Hi Wolfgang, selbstverständlich werden die Probleme bestritten.

Liebe Grüsse
Guido
537 Beiträge · seit 202022. Mai 2025 · #40
Man koennte sich sicherlich darauf einigen, dass hier zwar kein Genozid stattfindet, dennoch aber unfassbare Graeueltaten an weissen Farmern (und ihren Angestellten) veruebt werden unter dem Deckmaentelchen der "Korrektur der Apartheid" (@JP K ich weiss, dass du das so nicht gemeint hast, aber das ist genau die Uebertreibung, die aus dem Anspruchsdenken entsteht, naemlich nicht Korrektur, sondern Rache). Diese Aggression wird mit Sicherheit durch Malema verstaerkt, und es war gut, dass die Videos der ganzen Welt vorgespielt wurden, um der SA Regierung zu zeigen, dass ihre Wahrnehmung und ihre Akzeptanz als "Meinungsfreiheit" voellig verschoben und verkehrt ist. Eine Meinungsaeusserung ist auch etwas voellig anderes, als in einem Stadion mit tausenden von Menschen ein "Lied" zu skandieren, das zum Morden anstiftet. Moechte euch in DE mal sehen, wenn dies mit umgekehrten Vorzeichen in einem eurer Stadien passieren wuerde - ihr bekommt ja schon bei Toujour D'amour Schnappatmung (mir faellt da spontan ein "Lied" von diesen Fischfilet-Bandverschnitt ein, das doch aehnlich gewalttaetige Passagen enthielt, aber da ging's ja um "Staatsfeinde" und wurde von oberster Stelle auch so abgesegnet...ihr merkt vielleicht die Doppelmoral?).

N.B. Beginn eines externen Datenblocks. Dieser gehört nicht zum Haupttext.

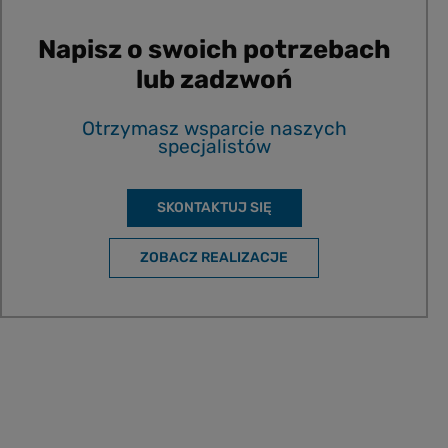
Napisz o swoich potrzebach
lub zadzwoń
Otrzymasz wsparcie naszych
specjalistów
SKONTAKTUJ SIĘ
ZOBACZ REALIZACJE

Es wuerde jedem gut anstehen, die weissen Opfer nicht dadurch zu relativieren dass ihre Zahl in der allgemeinen Mordstatistik gering ist. Genausowenig sollte man die Anzahl schwarzer Opfer relativieren, von denen die Mehrheit Frauen sind. Gewalt ist immer und ueberall abzulehnen, und mich stoert an der Diskussion ganz gewaltig, dass jetzt Trump zum Thema gemacht wird, und wie dumm er doch ist, und wie ungeeignet, anstatt ganz einfach zu sagen: was da in Suedafrika passiert ist schlimm. Jedes Opfer von Gewalt ist eines zu viel. Ein vergangenes Unrecht kann auch nicht mit erneutem Unrecht gut gemacht werden, ganz im Gegenteil - man sieht ja, dass es in all den Jahren nach der Apartheid nicht besser, sondern schlechter wurde fuer alle Suedafrikaner, auch fuer die schwarzen, trotz 142 Rassegesetzen gegen Weisse.

Suedafrika hat nur eine Chance, wenn es die Ungleichheit aufhebt, und sich den wirklich drueckenden Problemen widmet wie Abschaffung der Korruption, massiver Fokus auf eine gute Bildung und Ausbildung ALLER Kinder und Jugendlichen, rigorose Verfolgung von Kriminellen und Gewalttaetern. Ich ware sogar fuer die Wiedereinfuehrung der Todesstrafe in besonders schweren Faellen.
Solange sie sich alle etwas vormachen, wie jetzt wieder im Oval Office zu sehen und bei der Pressekonferenz danach, wird es fuer alle Afrikaner im suedlichen Afrika weiter bergab gehen.